GC-olfactometry is a time-consuming analytic technique that isolates and identifies the individual odors within a mixture. It’s primarily used within the fragrance industry to reverse engineer perfume recipes. It works by separating a mixture with gas chromatography, then piping the output into a human nose, who takes notes on the odor quality of the airstream!

Applying GC-O to 50 of our 400 tested molecules, we found that about a third of tested bottles had smells that were not attributable to the molecule on the bottles’ label! That’s because even if the bottle is 99% pure in the bulk liquid/solid phase, contaminants can have significantly different vapor pressures and odor intensity, causing the airspace to be dominated by contaminants.

The bottom line: our model was making prediction based on the bottle’s claimed contents, whereas our human raters were rating smells based on the bottle’s true contents! And yet our models’ predictions matched the panelists decently well, not doing significantly better or worse on the contaminated samples.

There are a few possible interpretations here:

  1. impurities are structurally related to and smell similarly to the nominal compound. Many detected impurities were synthetic precursors and/or decomposition products of the nominal compound, for example.
  2. the training data also contains impure samples, and our model implicitly learned patterns of contamination. Many alkynes smelled phosphorous-garlicky, possibly as a consequence of acetylene production from calcium carbide sources with calcium phosphide contaminant.
  3. our panelists are noisier than we’d like, making the “on-par with humans” claims a lot less impressive.

I think all three are at play here. With careful controls, we ruled out a fourth possibility - that our scoring function was unfairly rewarding the dense vector predictions of our models relative to the sparse human rating vectors.

In retrospect, the “correct” way to prepare unknown materials for testing is to distill them, as this will specifically remove impurities of significantly differing volatility. Given how much effort went into this study, it would have been well worth dusting off my lab coat and spending a month in lab purifying every single molecule!

How close did we get to an RGB for odor?

Notably missing, from both our training and human test data, is any notion of odorant concentration! Molecules in the GoodScents/Leffingwell training data are presented at whatever concentration reveals the “characteristic odor” of the molecule, and molecules in our human study are manually intensity-balanced in a similar fashion.
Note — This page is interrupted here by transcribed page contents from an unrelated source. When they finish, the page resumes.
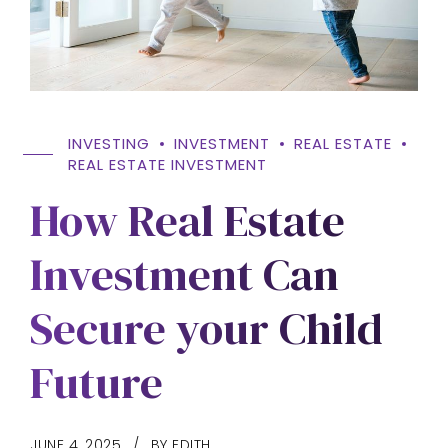
INVESTING
INVESTMENT
REAL ESTATE
REAL ESTATE INVESTMENT
How Real Estate
Investment Can
Secure your Child
Future
JUNE 4, 2025
BY EDITH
That’s how the GoodScents/Leffingwell training data was collected, and accordingly, our model wouldn’t even know how to use concentration.

The lack of concentration-dependence cripples our GNN-derived embedding space. It’s capable of making similarity judgments (cosine distance between vectors), but it lacks the concentration and mixture modeling that are key to an RGB for odor.
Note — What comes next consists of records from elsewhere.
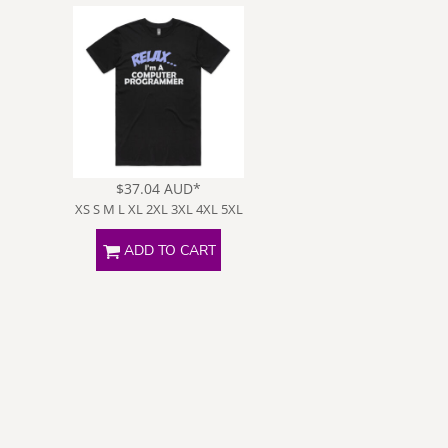
Poker
Slogans
S
$37.04
AUD
*
XS S M L XL 2XL 3XL 4XL 5XL
ADD TO CART
Wifey Jokes
Special
Request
In my opinion, the careful concurrent design of mixture data collection, neural network architecture, and optimization techniques will move us closer to the discovery of an RGB for odor. Some amount of odor receptor modeling would be useful; it seems doable to run docking simulations for 1,000 odorants * 100 odor receptors.
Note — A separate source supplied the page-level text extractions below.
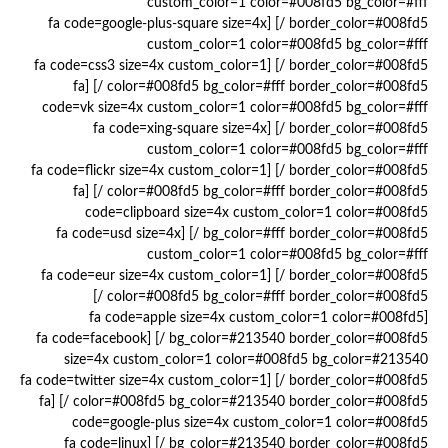
custom_color=1 color=#008fd5 bg_color=#fff
border_color=#008fd5 /] [fa code=google-plus-square size=4x
custom_color=1 color=#008fd5 bg_color=#fff
border_color=#008fd5 /] [fa code=css3 size=4x custom_color=1
color=#008fd5 bg_color=#fff border_color=#008fd5 /] [fa
code=vk size=4x custom_color=1 color=#008fd5 bg_color=#fff
border_color=#008fd5 /] [fa code=xing-square size=4x
custom_color=1 color=#008fd5 bg_color=#fff
border_color=#008fd5 /] [fa code=flickr size=4x custom_color=1
color=#008fd5 bg_color=#fff border_color=#008fd5 /] [fa
code=clipboard size=4x custom_color=1 color=#008fd5
bg_color=#fff border_color=#008fd5 /] [fa code=usd size=4x
custom_color=1 color=#008fd5 bg_color=#fff
border_color=#008fd5 /] [fa code=eur size=4x custom_color=1
color=#008fd5 bg_color=#fff border_color=#008fd5 /]
[fa code=apple size=4x custom_color=1 color=#008fd5
bg_color=#213540 border_color=#008fd5 /] [fa code=facebook
size=4x custom_color=1 color=#008fd5 bg_color=#213540
border_color=#008fd5 /] [fa code=twitter size=4x custom_color=1
color=#008fd5 bg_color=#213540 border_color=#008fd5 /] [fa
code=google-plus size=4x custom_color=1 color=#008fd5
bg_color=#213540 border_color=#008fd5 /] [fa code=linux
Appendix: Standard chemical equilibrium model (statistical mechanics derivation)

Model the nose as being a set of receptors. For any given receptor \(\rho_i\), consider its simultaneous interaction with any number of odorants \(\omicron_j\). The chemical potential of each receptor-odorant combination, \(\mu_{ij}^\circ\), measures the strength of the receptor-odorant interaction relative to the unbound receptor. We can adjust the chemical potential by the concentration of the species: \(\mu_{ij} = \mu_{ij}^\circ + \ln[\omicron_j]\). The partition function of receptor states is \(Z = 1 + \sum_i e^{\mu_i}\), and the quantity \(1- \frac{1}{Z}\) represents the activation percent of the receptor. The vector of all receptors’ activation percents forms an “RGB of odor” that follows all listed criteria. You can imagine creating variants of this model for all sorts of competitive/noncompetitive agonism, although this would require 2x or 3x as many free parameters. A subsequent function would map from receptor activation to human percept.